As for cartidge, I've never seen an elk around here. Cover tends to be variable. You can hunt deep woods, or you can stake out a large farm field. Because of that variation, I'd stick with a .308. It's a good, common ammunition wit a lot of special factory loads to cover any situation. I would specifically avoid and of the short magnums (.270WSM). They're expensive and you'll never use their capabilities (slightly longer range, slightly higher muzzle velocity, slightly flatter trajectory). The farthest shot I've ever heard of anyone making on a deer was 250 yards; well within the limits of a .308. As for recoil, well, I'm 20 and I weigh a smidge under 150, and I've never had any problem shooting my .308 Savage, or my 12-ga.

A few final recommendations: save some money for decent optics. I wouldn't say you have to step up to a Leupold or a Nikon right away, but don't go rock-bottom. Try out a few and see what you like. And don't buy your optics from the gun store, they'll skin you. I like cheaperthandirt.com, sportsmansguide.com, and Natchez Shooting Supplies. And shop around for the rifle...prices will vary quite a bit, and you can save a considerable amount of money if you're willing to make a 45-minute drive.


----------



## thorpebe (Oct 3, 2003)

I just bought a Tikka 270 WSM and really seem to like it so far will be sighting it in this weekend. I think you would really be happy with one. As for the browning they are nice guns but if money is now object I would go with the sako. I also have a savage that I have shot since I was 12 and I have nothing bad to say about it. I dont think you would go wrong buying any of these rifles just invest in a good scope.


----------



## John M (Oct 24, 2005)

Id look into getting one of these

http://ruger.com/Firearms/FAProdView?mo ... 1&return=Y

A little pricy but a lifetime big game gun that can kill anything from coyotes to bears in alaska and kicks very little because its short action.

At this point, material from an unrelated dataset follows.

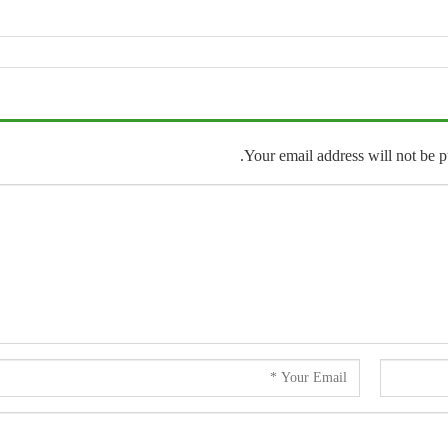
Your email address will not be p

Im not sure if they sell it in a Remington model 700 but you should look into it.


----------



## elderberry99 (Aug 18, 2005)

I have used bolt, pump, and semi-auto rifles for whitetail deer. all do a very fine job. I do have a preference to what rifle I like best as I do ammo.
Everyone has their own feel for what they use and ammo that goes in their weapon.
I think any of today's modern rifles will do a top notch job for you. Some will do a better job then others. Some will ring and whistle a little more then others. and some will even look a little better then others. Bottom line is, they all kill deer with the well placed shot.
I have just placed my order with my dealer for a new Browning BAR Safari in .308 caliber for our Southern Whitetail Deer in NC. I plan on using my usual 150 gr. psp Core-lokt Remington ammo provided it shoots as well in this new rifle as it has in all my other rifles. If not, I will make the adjustment until I find the right combo of ammo. I enjoy the way the semi-auto cycles as well as the milder recoil of the .308 round.
If you want to ever expand your game for Elk, you can always go with the heavier 180 gr. bullet for them.
I personally feel that you can put all of those rifles you mentioned in a hat and just pick one and you will be happy with it. Out of your list, I happen to like the browning A-Bolt Medallion myself.


----------